I only referred to the lobby settings because they differ between what kind of user you are. But as you are very aware of all settings please explain to me why they have differentiated between federated user and anonymous users with the lobby settings? I'd like to hear that.
Everyone in your organization and federated organizations:
"Authenticated users within the organization, including guest users and the users from trusted organizations (federated) join the meeting directly without waiting in the lobby. Anonymous users wait in the lobby."
Hence the Teams meeting treats them differently.
If we would go with what you're saying, or the docs you linked to, the lobby option above would put federated users in the lobby together with the anonymous users. The meeting lobby option would be obsolete to no use.
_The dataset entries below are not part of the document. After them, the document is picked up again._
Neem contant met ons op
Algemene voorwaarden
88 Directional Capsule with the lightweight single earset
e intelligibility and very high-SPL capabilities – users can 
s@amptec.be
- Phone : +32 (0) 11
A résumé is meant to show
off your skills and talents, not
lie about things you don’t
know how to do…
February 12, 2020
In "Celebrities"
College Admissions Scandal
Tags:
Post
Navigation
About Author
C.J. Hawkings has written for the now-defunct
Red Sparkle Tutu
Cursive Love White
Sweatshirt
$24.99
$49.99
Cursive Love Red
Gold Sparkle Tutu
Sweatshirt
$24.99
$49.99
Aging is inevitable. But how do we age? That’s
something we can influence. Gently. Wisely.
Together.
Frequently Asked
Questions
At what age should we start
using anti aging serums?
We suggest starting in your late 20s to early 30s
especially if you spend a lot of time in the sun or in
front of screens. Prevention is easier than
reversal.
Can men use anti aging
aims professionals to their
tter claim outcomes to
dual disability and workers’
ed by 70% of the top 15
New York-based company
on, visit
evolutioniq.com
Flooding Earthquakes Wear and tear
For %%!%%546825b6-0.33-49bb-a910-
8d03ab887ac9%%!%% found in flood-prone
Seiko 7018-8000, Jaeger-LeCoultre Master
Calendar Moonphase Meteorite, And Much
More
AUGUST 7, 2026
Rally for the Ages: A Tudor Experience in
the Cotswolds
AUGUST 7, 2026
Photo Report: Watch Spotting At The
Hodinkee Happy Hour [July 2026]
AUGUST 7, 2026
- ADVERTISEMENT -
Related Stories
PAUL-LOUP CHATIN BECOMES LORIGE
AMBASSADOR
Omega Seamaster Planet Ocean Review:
Why don't you just open up a support ticket with Microsoft to get an official answer? Please update this post when they reply.
And just to add to this post.
Federated user: NO
Guest user: YES
Mar 31 2021 07:46 AM
@mikkele Let's see what comes out of it "Users that do not belong to the tenant" · Issue #6936 · MicrosoftDocs/OfficeDocs-SkypeForBusiness (...
Apr 06 2021 06:43 AM
Apr 06 2021 07:22 AM
Apr 14 2021 12:54 AM
@mikkele Hello again, the MS docs article has now been corrected as it was incorrect. Here is the updated information Security guide for Microsoft Teams - Microsoft Teams | Microsoft Docs
Perhaps it will be easier for you to understand the sharing behavior now that you know that the user types are different (i.e. anonymous, guests and federated are separate things hence the different sharing experience).